Cała kadra Legii Warszawy wybiera się w najbliższych dniach do Dubaju na obóz przygotowawczy. Emreli poinformował klub, że nie stawi się na zgrupowaniu. Wszystko wskazuje na to, że Azer chce rozwiązać kontrakt z „Wojskowymi”.
Dlaczego Emreli chce odejść?
Mahir toczy potyczkę z władzami Legii już od jakiegoś czasu. Napastnik latem przeszedł do Warszawy z Qarabagu, a już chce za porozumieniem obydwu stron rozwiązać kontrakt. Jego umowa obowiązuje do 2024 roku. Zawodnik przekonuje, że jest zrujnowany psychicznie przez napaść, której doświadczył, po przegranym meczu z Wisłą Płock 0-1. Dowiadujemy się jeszcze, że 24-latek nie wyobraża sobie kontynuowania gry w klubie ze stolicy Polski.
W ostatnich tygodniach toczyły się intensywne rozmowy pomiędzy dwiema stronami. Emreli miał nawet wynająć świetnych prawników ze Stanów Zjednoczonych, którzy dyskutują z klubem z Łazienkowskiej. Jak informuje portal „Weszło” obóz Mahira wysłał pismo, w którym informuje o rozpoczęciu procedury rozwiązania kontraktu z winy klubu. Głównym powodem ma być oczywiście wspomniana napaść kibiców, w której Azer był najbardziej poszkodowanym zawodnikiem klubu.
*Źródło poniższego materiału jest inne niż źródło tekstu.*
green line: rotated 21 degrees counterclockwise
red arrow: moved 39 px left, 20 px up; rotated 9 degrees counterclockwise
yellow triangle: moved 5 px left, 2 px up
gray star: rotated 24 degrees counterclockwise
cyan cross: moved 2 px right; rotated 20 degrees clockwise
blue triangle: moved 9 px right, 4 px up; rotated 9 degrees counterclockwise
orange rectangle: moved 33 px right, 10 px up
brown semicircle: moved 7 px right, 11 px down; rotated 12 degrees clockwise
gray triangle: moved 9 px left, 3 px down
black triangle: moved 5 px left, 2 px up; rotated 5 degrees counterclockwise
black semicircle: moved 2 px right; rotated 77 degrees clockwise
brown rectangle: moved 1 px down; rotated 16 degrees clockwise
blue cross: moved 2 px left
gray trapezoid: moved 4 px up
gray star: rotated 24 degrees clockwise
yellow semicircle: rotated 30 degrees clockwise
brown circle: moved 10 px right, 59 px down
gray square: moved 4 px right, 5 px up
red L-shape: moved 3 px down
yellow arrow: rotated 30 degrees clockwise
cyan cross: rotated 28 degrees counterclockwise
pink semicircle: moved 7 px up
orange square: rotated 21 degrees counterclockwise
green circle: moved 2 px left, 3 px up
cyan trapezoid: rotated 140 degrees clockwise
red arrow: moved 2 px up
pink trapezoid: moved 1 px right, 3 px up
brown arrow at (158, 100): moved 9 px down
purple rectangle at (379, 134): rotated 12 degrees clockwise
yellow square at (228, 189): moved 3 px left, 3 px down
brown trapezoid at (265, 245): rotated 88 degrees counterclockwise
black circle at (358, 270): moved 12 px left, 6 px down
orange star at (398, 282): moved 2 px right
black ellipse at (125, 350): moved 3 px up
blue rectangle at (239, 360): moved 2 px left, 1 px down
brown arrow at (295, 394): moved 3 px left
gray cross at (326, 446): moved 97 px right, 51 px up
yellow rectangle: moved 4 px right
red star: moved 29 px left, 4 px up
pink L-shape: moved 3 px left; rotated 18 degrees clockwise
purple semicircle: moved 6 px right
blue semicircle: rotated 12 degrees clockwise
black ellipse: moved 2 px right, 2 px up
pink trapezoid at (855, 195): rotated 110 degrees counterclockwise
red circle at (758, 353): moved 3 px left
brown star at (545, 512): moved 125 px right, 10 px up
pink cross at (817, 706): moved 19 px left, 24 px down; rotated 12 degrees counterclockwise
Jakie są możliwe scenariusze?
Przede wszystkim piłkarz może wygrać tę sprawę, co nie wróżyłoby dobrze dla kibiców Legii. Emreli odszedłby w trakcie ciężkiego sezonu dla warszawskiego klubu. Mistrz Polski obecnie znajduje się w strefie spadkowej Ekstraklasy. Z drugiej strony, Mahir może przegrać sprawę. To byłby czarny scenariusz dla piłkarza. Co więcej, 26-latek straciłby wtedy pół roku grania. Jedno jest pewne, Emreli już w Warszawie raczej nie zagra.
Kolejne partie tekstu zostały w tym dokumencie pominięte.